Work instruction:
Repeat the data as given. Images do not go in the copy.
*** Exercise data Section Begins ***
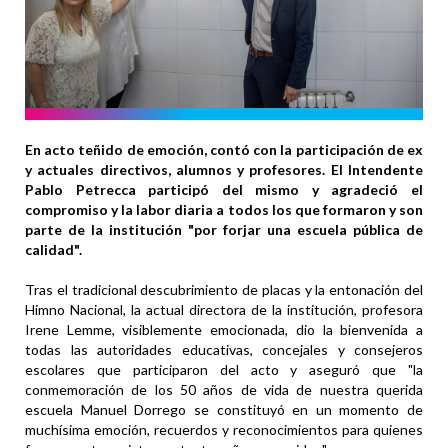
En acto teñido de emoción, contó con la participación de ex
y actuales directivos, alumnos y profesores. El Intendente
Pablo Petrecca participó del mismo y agradeció el
compromiso y la labor diaria a todos los que formaron y son
parte de la institución "por forjar una escuela pública de
calidad".
Tras el tradicional descubrimiento de placas y la entonación del
Himno Nacional, la actual directora de la institución, profesora
Irene Lemme, visiblemente emocionada, dio la bienvenida a
todas las autoridades educativas, concejales y consejeros
escolares que participaron del acto y aseguró que "la
conmemoración de los 50 años de vida de nuestra querida
escuela Manuel Dorrego se constituyó en un momento de
muchísima emoción, recuerdos y reconocimientos para quienes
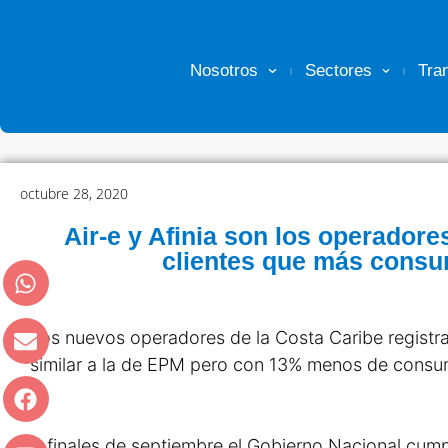
Nosotros
Sectores
Tra
octubre 28, 2020
Air-e y Afinia son los operador
clientes que más consu
Los nuevos operadores de la Costa Caribe registran
similar a la de EPM pero con 13% menos de cons
A finales de septiembre el Gobierno Nacional cu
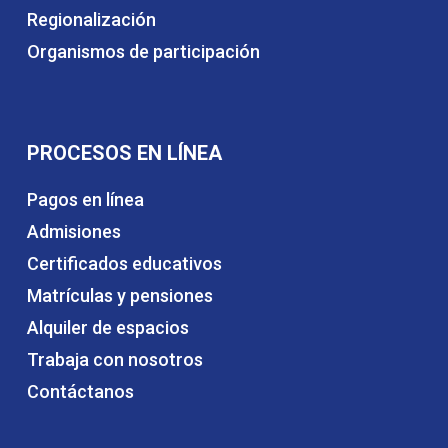
Regionalización
Organismos de participación
PROCESOS EN LÍNEA
Pagos en línea
Admisiones
Certificados educativos
Matrículas y pensiones
Alquiler de espacios
Trabaja con nosotros
Contáctanos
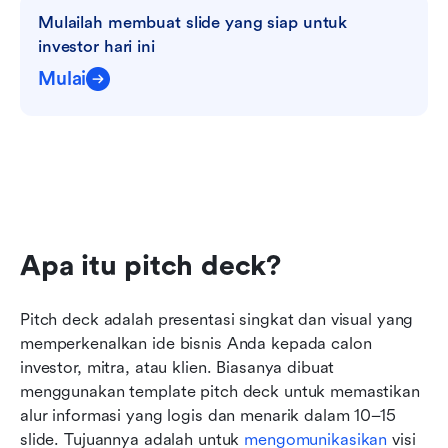
Mulailah membuat slide yang siap untuk 
investor hari ini
Mulai
Apa itu pitch deck?
Pitch deck adalah presentasi singkat dan visual yang 
memperkenalkan ide bisnis Anda kepada calon 
investor, mitra, atau klien. Biasanya dibuat 
menggunakan template pitch deck untuk memastikan 
alur informasi yang logis dan menarik dalam 10–15 
slide. Tujuannya adalah untuk 
mengomunikasikan
 visi 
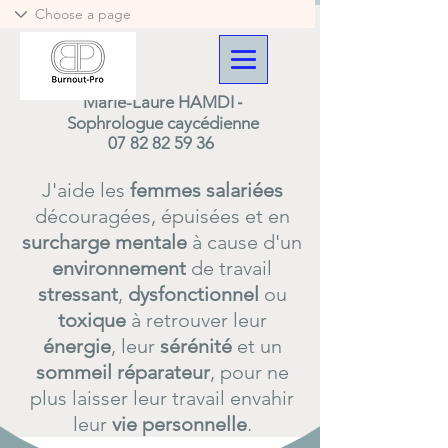
-
Marie-Laure HAMDI
Sophrologue caycédienne
07 82 82 59 36
J'aide les
femmes
salariées
découragées, épuisées et en
surcharge
mentale
à cause d'un
environnement
de travail
stressant
,
dysfonctionnel
ou
toxique
à retrouver leur
énergie
, leur
sérénité
et un
sommeil
réparateur
, pour ne
plus laisser leur travail envahir
leur
vie
personnelle
.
*** Exercise data Section Ends ***
Response:
En acto teñido de emoción, contó con la participación de ex
y actuales directivos, alumnos y profesores. El Intendente
Pablo Petrecca participó del mismo y agradeció el
compromiso y la labor diaria a todos los que formaron y son
parte de la institución "por forjar una escuela pública de
calidad".
Tras el tradicional descubrimiento de placas y la entonación del
Himno Nacional, la actual directora de la institución, profesora
Irene Lemme, visiblemente emocionada, dio la bienvenida a
todas las autoridades educativas, concejales y consejeros
escolares que participaron del acto y aseguró que "la
conmemoración de los 50 años de vida de nuestra querida
escuela Manuel Dorrego se constituyó en un momento de
muchísima emoción, recuerdos y reconocimientos para quienes
Nosotros
Sectores
Tra
octubre 28, 2020
Air-e y Afinia son los operador
clientes que más consu
Los nuevos operadores de la Costa Caribe registran
similar a la de EPM pero con 13% menos de cons
A finales de septiembre el Gobierno Nacional cu
Regionalización
Organismos de participación
PROCESOS EN LÍNEA
Pagos en línea
Admisiones
Certificados educativos
Matrículas y pensiones
Alquiler de espacios
Trabaja con nosotros
Contáctanos
Mulailah membuat slide yang siap untuk 
investor hari ini
Mulai
Apa itu pitch deck?
Pitch deck adalah presentasi singkat dan visual yang 
memperkenalkan ide bisnis Anda kepada calon 
investor, mitra, atau klien. Biasanya dibuat 
menggunakan template pitch deck untuk memastikan 
alur informasi yang logis dan menarik dalam 10–15 
slide. Tujuannya adalah untuk 
mengomunikasikan
 visi 
-
Marie-Laure HAMDI
Sophrologue caycédienne
07 82 82 59 36
J'aide les
femmes
salariées
découragées, épuisées et en
surcharge
mentale
à cause d'un
environnement
de travail
stressant
,
dysfonctionnel
ou
toxique
à retrouver leur
énergie
, leur
sérénité
et un
sommeil
réparateur
, pour ne
plus laisser leur travail envahir
leur
vie
personnelle
.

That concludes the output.